» **YOUR TASK**
Pick every line from the data below that contains the string "Kunst" and copy it.

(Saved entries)
------

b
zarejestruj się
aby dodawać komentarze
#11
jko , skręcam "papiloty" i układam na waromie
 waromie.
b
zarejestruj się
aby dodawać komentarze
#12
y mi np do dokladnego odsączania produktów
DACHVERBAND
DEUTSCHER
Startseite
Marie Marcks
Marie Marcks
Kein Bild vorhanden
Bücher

------

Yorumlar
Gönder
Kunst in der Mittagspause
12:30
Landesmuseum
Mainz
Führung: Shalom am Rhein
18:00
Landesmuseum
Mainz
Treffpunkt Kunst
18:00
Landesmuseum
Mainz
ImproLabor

------

» **SOLUTION FOR THIS PROBLEM**
Kunst in der Mittagspause
Treffpunkt Kunst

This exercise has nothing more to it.